Post Office Goes Live

For all of its history the Post Office has had a tradition (then a rule) that prohibited living persons (and the recent dead) from being pictured on postage stamps. The rule required a ten year grace period after death before being on a stamp except in the case of deceased Presidents, who were eligible immediately upon death. This rule was originally a policy that grew out of tradition. The first United States postage stamps pictured the first Postmaster General, Benjamin Franklin, and the second postage stamp pictured our first President, George Washington. New issues of stamps were unusual during the Nineteenth Century and the tradition of  picturing only deceased people on our stamps was easy to establish and maintain. Lincoln was the most recently departed to grace a stamp when he appeared on the 1869 issue, only four years after his assasination. The tradition of only portraying the deceased was finally codefied in the 1930s after the Arbor Day issue. The Arbor Day stamp seemed innocent enough, a young boy and girl planting a tree. But soon the furor errupted.
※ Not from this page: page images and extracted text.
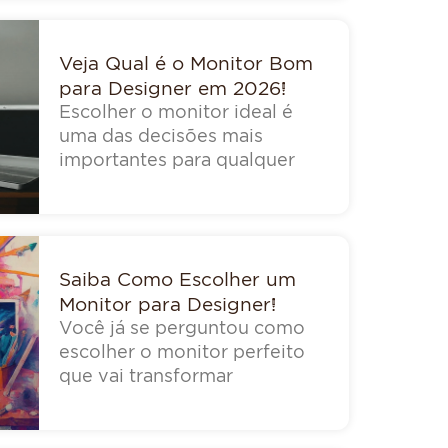
Veja Qual é o Monitor Bom
para Designer em 2026!
Escolher o monitor ideal é
uma das decisões mais
importantes para qualquer
Saiba Como Escolher um
Monitor para Designer!
Você já se perguntou como
escolher o monitor perfeito
que vai transformar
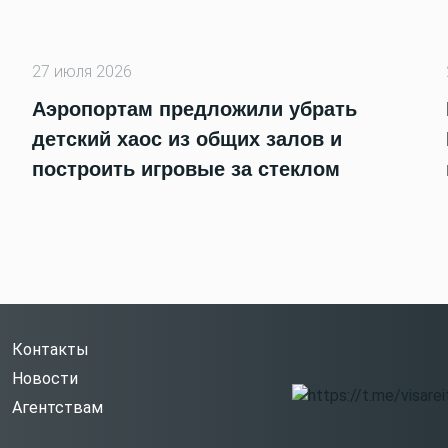
27 июля 2026
Аэропортам предложили убрать
детский хаос из общих залов и
построить игровые за стеклом
Контакты
Новости
Агентствам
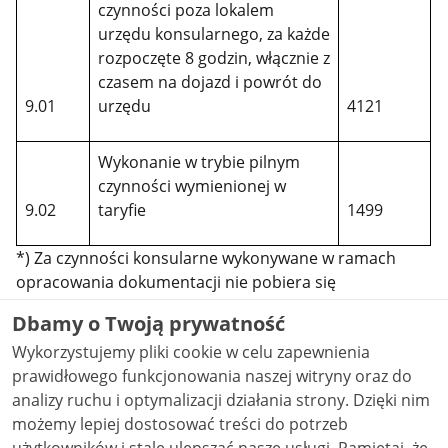
czynności poza lokalem
urzędu konsularnego, za każde
rozpoczęte 8 godzin, włącznie z
czasem na dojazd i powrót do
9.01
urzędu
4121
Wykonanie w trybie pilnym
czynności wymienionej w
9.02
taryfie
1499
*) Za czynności konsularne wykonywane w ramach
opracowania dokumentacji nie pobiera się
dodatkowych opłat, z wyjątkiem opłat za sporządzenie i
Dbamy o Twoją prywatność
poświadczenie lub sprawdzenie i poświadczenie
Wykorzystujemy pliki cookie w celu zapewnienia
tłumaczenia (poz. 6.08, 6.09, 6.10 i 6.11 taryfy opłat
prawidłowego funkcjonowania naszej witryny oraz do
konsularnych).
analizy ruchu i optymalizacji działania strony. Dzięki nim
**) Przy obliczaniu wysokości należnej opłaty
możemy lepiej dostosować treści do potrzeb
konsularnej objętość dokumentu ustala się w sposób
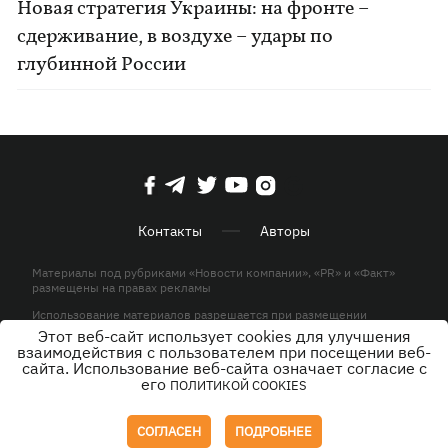
Новая стратегия Украины: на фронте –
сдерживание, в воздухе – удары по
глубинной России
Контакты
Авторы
Материалы под рубриками «Новости компании», «PR» и «Факт»
размещены на правах рекламы
Использование материалов разрешается при размещении
активной гиперссылки на KP.UA в первом абзаце.
Этот веб-сайт использует cookies для улучшения
взаимодействия с пользователем при посещении веб-
© ООО «ЮЛАВ МЕДИА»,2026. Все права защищены.
сайта. Использование веб-сайта означает согласие с
его
ПОЛИТИКОЙ COOKIES
Дизайн
СОГЛАСЕН
ПОДРОБНЕЕ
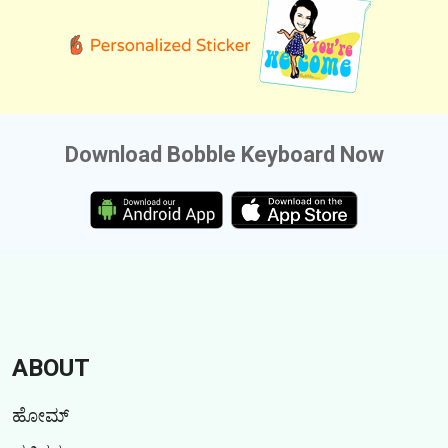
Download Bobble Keyboard Now
ABOUT
ಹೋಮ್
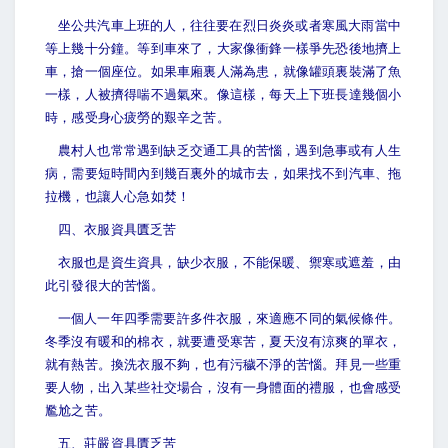
坐公共汽車上班的人，往往要在烈日炎炎或者寒風大雨當中
等上幾十分鐘。等到車來了，大家像衝鋒一樣爭先恐後地擠上
車，搶一個座位。如果車廂裏人滿為患，就像罐頭裏裝滿了魚
一樣，人被擠得喘不過氣來。像這樣，每天上下班長達幾個小
時，感受身心疲勞的艱辛之苦。
農村人也常常遇到缺乏交通工具的苦惱，遇到急事或有人生
病，需要短時間內到幾百裏外的城市去，如果找不到汽車、拖
拉機，也讓人心急如焚！
四、衣服資具匱乏苦
衣服也是資生資具，缺少衣服，不能保暖、禦寒或遮羞，由
此引發很大的苦惱。
一個人一年四季需要許多件衣服，來適應不同的氣候條件。
冬季沒有暖和的棉衣，就要遭受寒苦，夏天沒有涼爽的單衣，
就有熱苦。換洗衣服不夠，也有污穢不淨的苦惱。拜見一些重
要人物，出入某些社交場合，沒有一身體面的禮服，也會感受
尷尬之苦。
五、莊嚴資具匱乏苦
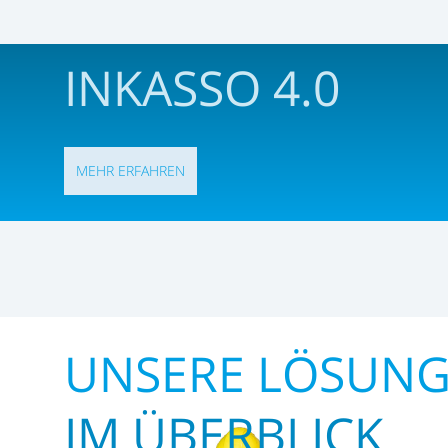
INKASSO 4.0
MEHR ERFAHREN
UNSERE LÖSUN
IM ÜBERBLICK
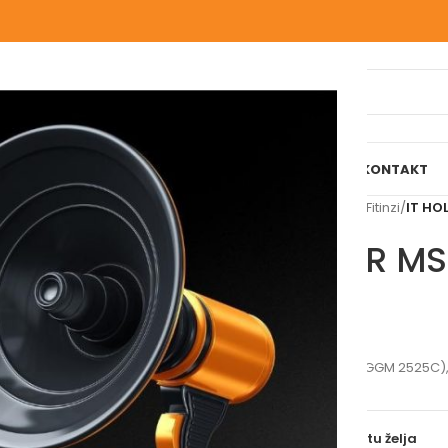
IJELI WEBSHOP
O NAMA
NAŠE USLUGE
BLOG
REFERENCE
KONTAKT
Početna
/
Vodomaterijal
/
PPR Fitinzi
/
IT HO
IT HOLENDER M
Molimo vas prijavite se
Y 25X3/4” (GGM 2525C)
DIMENZIJE
Uporedi
Dodaj na listu želja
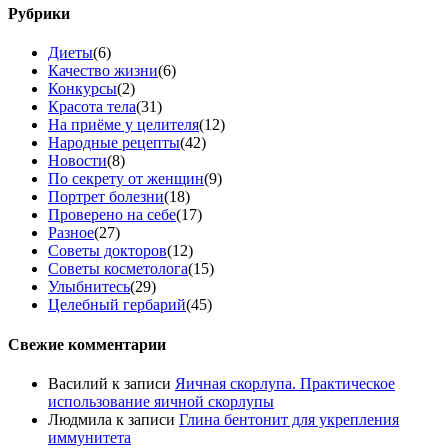
Рубрики
Диеты
(6)
Качество жизни
(6)
Конкурсы
(2)
Красота тела
(31)
На приёме у целителя
(12)
Народные рецепты
(42)
Новости
(8)
По секрету от женщин
(9)
Портрет болезни
(18)
Проверено на себе
(17)
Разное
(27)
Советы докторов
(12)
Советы косметолога
(15)
Улыбнитесь
(29)
Целебный гербарий
(45)
Свежие комментарии
Василий
к записи
Яичная скорлупа. Практическое
использование яичной скорлупы
Людмила
к записи
Глина бентонит для укрепления
иммунитета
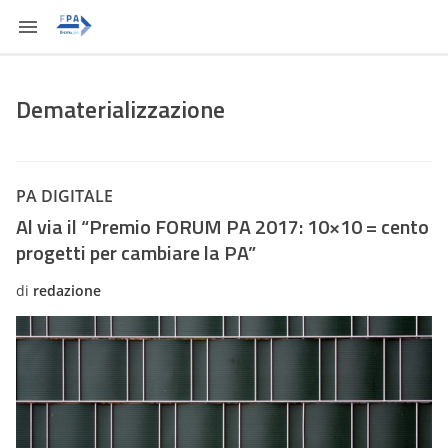
Dematerializzazione
PA DIGITALE
Al via il “Premio FORUM PA 2017: 10×10 = cento
progetti per cambiare la PA”
di
redazione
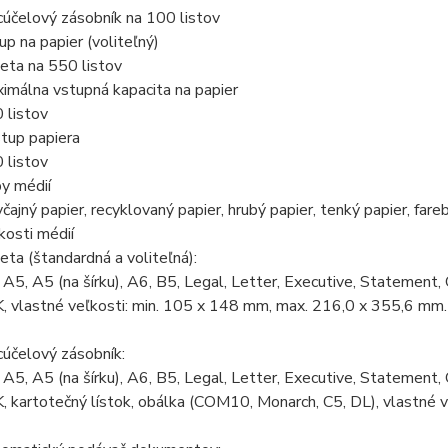
cúčelový zásobník na 100 listov
up na papier (voliteľný)
eta na 550 listov
imálna vstupná kapacita na papier
 listov
tup papiera
 listov
y médií
čajný papier, recyklovaný papier, hrubý papier, tenký papier, fareb
kosti médií
eta (štandardná a voliteľná):
 A5, A5 (na šírku), A6, B5, Legal, Letter, Executive, Statemen
, vlastné veľkosti: min. 105 x 148 mm, max. 216,0 x 355,6 mm.
cúčelový zásobník:
 A5, A5 (na šírku), A6, B5, Legal, Letter, Executive, Statemen
, kartotečný lístok, obálka (COM10, Monarch, C5, DL), vlastné 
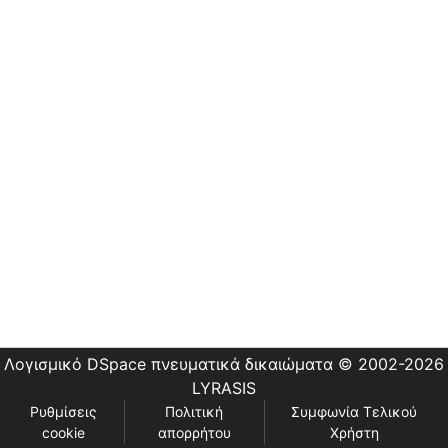
Εστίας
Λογισμικό DSpace
πνευματικά δικαιώματα © 2002-2026
LYRASIS
Ρυθμίσεις
Πολιτική
Συμφωνία Τελικού
cookie
απορρήτου
Χρήστη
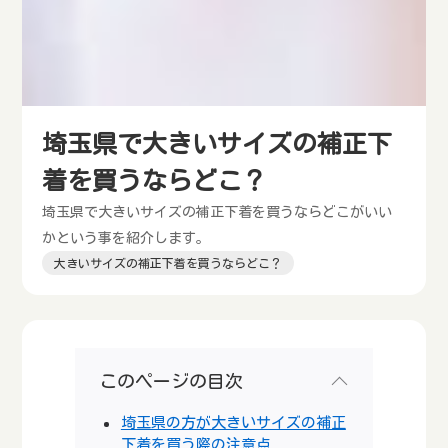
埼玉県で大きいサイズの補正下
着を買うならどこ？
埼玉県で大きいサイズの補正下着を買うならどこがいい
かという事を紹介します。
大きいサイズの補正下着を買うならどこ？
このページの目次
埼玉県の方が大きいサイズの補正
下着を買う際の注意点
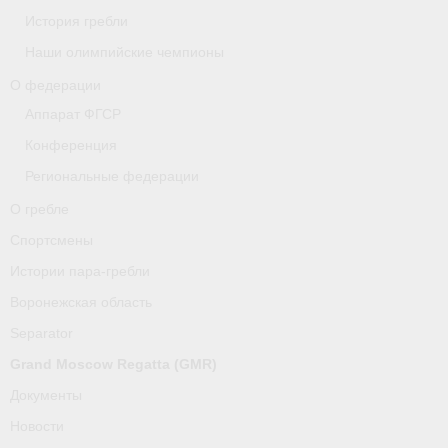
История гребли
О гребле
Наши олимпийские чемпионы
Спортсмены
О федерации
Аппарат ФГСР
Истории пара-гребли
Конференция
Воронежская область
Региональные федерации
Separator
О гребле
Спортсмены
Grand Moscow Regatta (GMR)
Истории пара-гребли
Документы
Воронежская область
Separator
Новости
Grand Moscow Regatta (GMR)
Президиум
Документы
Организации
Новости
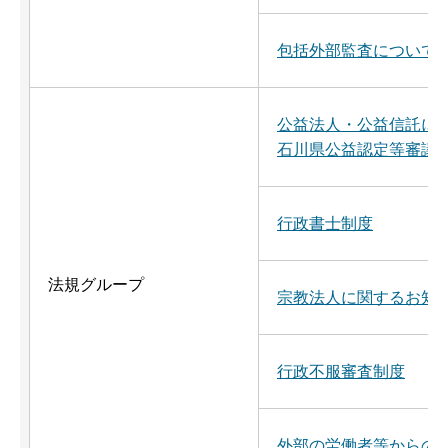
包括外部監査について
公益法人・公益信託に
石川県公益認定等審議
行政書士制度
法規グループ
宗教法人に関するお知
行政不服審査制度
外部の労働者等からの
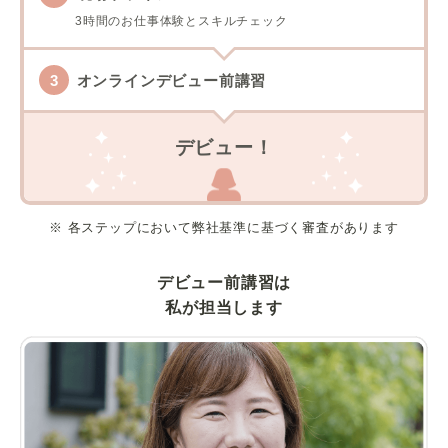
3時間のお仕事体験とスキルチェック
オンラインデビュー前講習
デビュー！
※ 各ステップにおいて弊社基準に基づく審査があります
デビュー前講習は
私が担当します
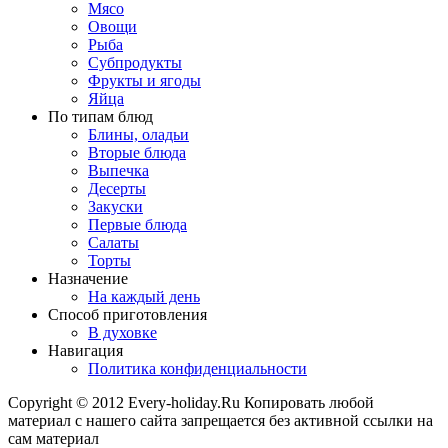
Мясо
Овощи
Рыба
Субпродукты
Фрукты и ягоды
Яйца
По типам блюд
Блины, оладьи
Вторые блюда
Выпечка
Десерты
Закуски
Первые блюда
Салаты
Торты
Назначение
На каждый день
Способ приготовления
В духовке
Навигация
Политика конфиденциальности
Copyright © 2012 Every-holiday.Ru Копировать любой
материал с нашего сайта запрещается без активной ссылки на
сам материал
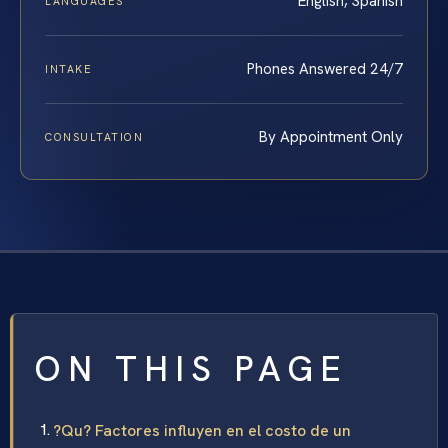
English, Spanish
LANGUAGES
Phones Answered 24/7
INTAKE
By Appointment Only
CONSULTATION
ON THIS PAGE
?Qu? Factores influyen en el costo de un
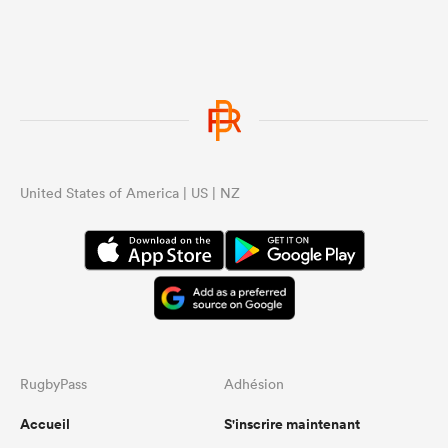
United States of America | US | NZ
RugbyPass
Adhésion
Accueil
S'inscrire maintenant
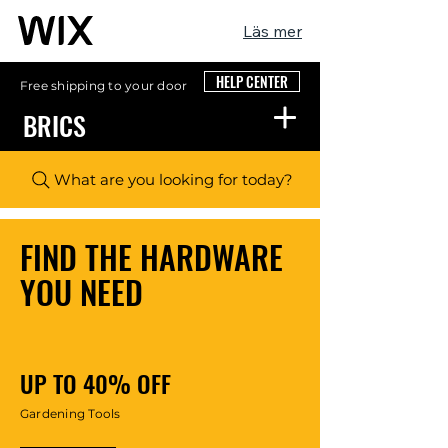
Läs mer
They were real children with real names. The spector of postal propaganda was raised-postal issues being used by a dominant political party to advance their agenda. To mitagate this fear,  a rule was drafted that has remained in effect for over eighty years. The purpose of the ten years after death componant of the rule was to insure that the person commemorated had stood the test of time and was not just enjoying their fifteen minutes of fame.  It was this internal Post Office rule that was waived this week and now we will see new issue postage stamps featuring living people. The effect of this change on our hobby will be profound and long lasting.